What the task asks: Print every record below exactly as it stands.
:: Material shown ::
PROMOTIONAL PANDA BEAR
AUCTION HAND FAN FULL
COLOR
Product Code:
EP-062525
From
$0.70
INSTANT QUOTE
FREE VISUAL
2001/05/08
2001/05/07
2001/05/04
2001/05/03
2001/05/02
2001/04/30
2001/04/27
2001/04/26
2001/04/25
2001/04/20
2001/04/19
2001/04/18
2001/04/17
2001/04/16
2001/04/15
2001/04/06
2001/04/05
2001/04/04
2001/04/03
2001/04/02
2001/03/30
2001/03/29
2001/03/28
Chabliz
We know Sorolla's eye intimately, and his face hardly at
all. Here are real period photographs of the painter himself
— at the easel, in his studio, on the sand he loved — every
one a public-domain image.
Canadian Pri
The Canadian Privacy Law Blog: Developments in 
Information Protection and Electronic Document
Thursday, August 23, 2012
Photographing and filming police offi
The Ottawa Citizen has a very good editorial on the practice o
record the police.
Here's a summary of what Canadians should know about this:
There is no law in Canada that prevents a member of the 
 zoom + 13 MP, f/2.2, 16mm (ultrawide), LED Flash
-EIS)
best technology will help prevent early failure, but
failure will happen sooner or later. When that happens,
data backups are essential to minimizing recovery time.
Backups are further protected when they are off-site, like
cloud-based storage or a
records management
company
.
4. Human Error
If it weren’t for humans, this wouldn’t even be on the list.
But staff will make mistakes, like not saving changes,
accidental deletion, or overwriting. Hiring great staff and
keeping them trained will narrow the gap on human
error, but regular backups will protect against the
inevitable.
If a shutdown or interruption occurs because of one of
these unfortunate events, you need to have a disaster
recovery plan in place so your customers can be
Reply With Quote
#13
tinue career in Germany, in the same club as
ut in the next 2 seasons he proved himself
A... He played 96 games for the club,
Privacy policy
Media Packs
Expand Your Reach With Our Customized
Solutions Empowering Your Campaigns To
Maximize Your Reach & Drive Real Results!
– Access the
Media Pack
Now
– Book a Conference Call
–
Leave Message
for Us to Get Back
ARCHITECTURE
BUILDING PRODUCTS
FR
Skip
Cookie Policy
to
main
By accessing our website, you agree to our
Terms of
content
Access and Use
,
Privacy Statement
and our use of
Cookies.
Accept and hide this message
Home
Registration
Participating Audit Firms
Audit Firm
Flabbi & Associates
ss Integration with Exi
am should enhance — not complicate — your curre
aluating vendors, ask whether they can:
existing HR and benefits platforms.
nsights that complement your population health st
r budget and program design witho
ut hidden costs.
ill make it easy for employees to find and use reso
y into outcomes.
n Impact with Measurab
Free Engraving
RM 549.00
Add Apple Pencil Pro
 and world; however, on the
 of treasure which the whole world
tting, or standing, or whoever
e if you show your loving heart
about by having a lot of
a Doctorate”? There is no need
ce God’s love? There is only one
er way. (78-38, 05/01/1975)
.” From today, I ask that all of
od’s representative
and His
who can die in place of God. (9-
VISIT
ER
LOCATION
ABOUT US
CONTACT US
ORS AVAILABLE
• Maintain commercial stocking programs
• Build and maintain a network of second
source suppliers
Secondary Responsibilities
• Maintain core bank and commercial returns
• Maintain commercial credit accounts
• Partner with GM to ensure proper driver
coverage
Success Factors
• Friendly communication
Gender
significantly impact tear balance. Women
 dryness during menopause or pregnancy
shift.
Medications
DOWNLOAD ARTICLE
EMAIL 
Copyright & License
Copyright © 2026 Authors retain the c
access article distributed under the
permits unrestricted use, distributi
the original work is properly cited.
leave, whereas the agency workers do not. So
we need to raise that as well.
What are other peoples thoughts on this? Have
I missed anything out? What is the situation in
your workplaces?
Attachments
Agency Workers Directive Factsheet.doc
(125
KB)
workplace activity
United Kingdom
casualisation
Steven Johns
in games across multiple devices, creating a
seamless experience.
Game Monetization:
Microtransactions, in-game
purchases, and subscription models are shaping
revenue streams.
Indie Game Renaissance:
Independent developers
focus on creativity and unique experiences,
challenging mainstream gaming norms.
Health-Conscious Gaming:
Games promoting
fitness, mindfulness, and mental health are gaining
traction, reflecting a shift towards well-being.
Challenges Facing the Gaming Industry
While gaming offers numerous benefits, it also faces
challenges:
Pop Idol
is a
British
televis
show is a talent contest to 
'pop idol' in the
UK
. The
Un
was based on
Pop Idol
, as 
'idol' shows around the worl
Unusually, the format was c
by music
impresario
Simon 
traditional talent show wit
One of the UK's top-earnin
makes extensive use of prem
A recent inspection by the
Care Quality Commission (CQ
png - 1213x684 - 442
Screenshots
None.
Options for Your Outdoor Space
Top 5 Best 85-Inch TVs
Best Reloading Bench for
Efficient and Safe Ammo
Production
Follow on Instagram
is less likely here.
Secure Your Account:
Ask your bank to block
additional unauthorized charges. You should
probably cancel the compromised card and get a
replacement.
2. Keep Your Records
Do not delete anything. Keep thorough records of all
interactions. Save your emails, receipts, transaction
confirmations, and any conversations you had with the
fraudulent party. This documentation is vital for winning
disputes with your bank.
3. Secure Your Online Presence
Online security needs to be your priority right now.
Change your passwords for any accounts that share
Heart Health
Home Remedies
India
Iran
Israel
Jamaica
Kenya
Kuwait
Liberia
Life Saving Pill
:::
Answer area:
PROMOTIONAL PANDA BEAR
AUCTION HAND FAN FULL
COLOR
Product Code:
EP-062525
From
$0.70
INSTANT QUOTE
FREE VISUAL
2001/05/08
2001/05/07
2001/05/04
2001/05/03
2001/05/02
2001/04/30
2001/04/27
2001/04/26
2001/04/25
2001/04/20
2001/04/19
2001/04/18
2001/04/17
2001/04/16
2001/04/15
2001/04/06
2001/04/05
2001/04/04
2001/04/03
2001/04/02
2001/03/30
2001/03/29
2001/03/28
Chabliz
We know Sorolla's eye intimately, and his face hardly at
all. Here are real period photographs of the painter himself
— at the easel, in his studio, on the sand he loved — every
one a public-domain image.
Canadian Pri
The Canadian Privacy Law Blog: Developments in 
Information Protection and Electronic Document
Thursday, August 23, 2012
Photographing and filming police offi
The Ottawa Citizen has a very good editorial on the practice o
record the police.
Here's a summary of what Canadians should know about this:
There is no law in Canada that prevents a member of the 
 zoom + 13 MP, f/2.2, 16mm (ultrawide), LED Flash
-EIS)
best technology will help prevent early failure, but
failure will happen sooner or later. When that happens,
data backups are essential to minimizing recovery time.
Backups are further protected when they are off-site, like
cloud-based storage or a
records management
company
.
4. Human Error
If it weren’t for humans, this wouldn’t even be on the list.
But staff will make mistakes, like not saving changes,
accidental deletion, or overwriting. Hiring great staff and
keeping them trained will narrow the gap on human
error, but regular backups will protect against the
inevitable.
If a shutdown or interruption occurs because of one of
these unfortunate events, you need to have a disaster
recovery plan in place so your customers can be
Reply With Quote
#13
tinue career in Germany, in the same club as
ut in the next 2 seasons he proved himself
A... He played 96 games for the club,
Privacy policy
Media Packs
Expand Your Reach With Our Customized
Solutions Empowering Your Campaigns To
Maximize Your Reach & Drive Real Results!
– Access the
Media Pack
Now
– Book a Conference Call
–
Leave Message
for Us to Get Back
ARCHITECTURE
BUILDING PRODUCTS
FR
Skip
Cookie Policy
to
main
By accessing our website, you agree to our
Terms of
content
Access and Use
,
Privacy Statement
and our use of
Cookies.
Accept and hide this message
Home
Registration
Participating Audit Firms
Audit Firm
Flabbi & Associates
ss Integration with Exi
am should enhance — not complicate — your curre
aluating vendors, ask whether they can:
existing HR and benefits platforms.
nsights that complement your population health st
r budget and program design witho
ut hidden costs.
ill make it easy for employees to find and use reso
y into outcomes.
n Impact with Measurab
Free Engraving
RM 549.00
Add Apple Pencil Pro
 and world; however, on the
 of treasure which the whole world
tting, or standing, or whoever
e if you show your loving heart
about by having a lot of
a Doctorate”? There is no need
ce God’s love? There is only one
er way. (78-38, 05/01/1975)
.” From today, I ask that all of
od’s representative
and His
who can die in place of God. (9-
VISIT
ER
LOCATION
ABOUT US
CONTACT US
ORS AVAILABLE
• Maintain commercial stocking programs
• Build and maintain a network of second
source suppliers
Secondary Responsibilities
• Maintain core bank and commercial returns
• Maintain commercial credit accounts
• Partner with GM to ensure proper driver
coverage
Success Factors
• Friendly communication
Gender
significantly impact tear balance. Women
 dryness during menopause or pregnancy
shift.
Medications
DOWNLOAD ARTICLE
EMAIL 
Copyright & License
Copyright © 2026 Authors retain the c
access article distributed under the
permits unrestricted use, distributi
the original work is properly cited.
leave, whereas the agency workers do not. So
we need to raise that as well.
What are other peoples thoughts on this? Have
I missed anything out? What is the situation in
your workplaces?
Attachments
Agency Workers Directive Factsheet.doc
(125
KB)
workplace activity
United Kingdom
casualisation
Steven Johns
in games across multiple devices, creating a
seamless experience.
Game Monetization:
Microtransactions, in-game
purchases, and subscription models are shaping
revenue streams.
Indie Game Renaissance:
Independent developers
focus on creativity and unique experiences,
challenging mainstream gaming norms.
Health-Conscious Gaming:
Games promoting
fitness, mindfulness, and mental health are gaining
traction, reflecting a shift towards well-being.
Challenges Facing the Gaming Industry
While gaming offers numerous benefits, it also faces
challenges:
Pop Idol
is a
British
televis
show is a talent contest to 
'pop idol' in the
UK
. The
Un
was based on
Pop Idol
, as 
'idol' shows around the worl
Unusually, the format was c
by music
impresario
Simon 
traditional talent show wit
One of the UK's top-earnin
makes extensive use of prem
A recent inspection by the
Care Quality Commission (CQ
png - 1213x684 - 442
Screenshots
None.
Options for Your Outdoor Space
Top 5 Best 85-Inch TVs
Best Reloading Bench for
Efficient and Safe Ammo
Production
Follow on Instagram
is less likely here.
Secure Your Account:
Ask your bank to block
additional unauthorized charges. You should
probably cancel the compromised card and get a
replacement.
2. Keep Your Records
Do not delete anything. Keep thorough records of all
interactions. Save your emails, receipts, transaction
confirmations, and any conversations you had with the
fraudulent party. This documentation is vital for winning
disputes with your bank.
3. Secure Your Online Presence
Online security needs to be your priority right now.
Change your passwords for any accounts that share
Heart Health
Home Remedies
India
Iran
Israel
Jamaica
Kenya
Kuwait
Liberia
Life Saving Pill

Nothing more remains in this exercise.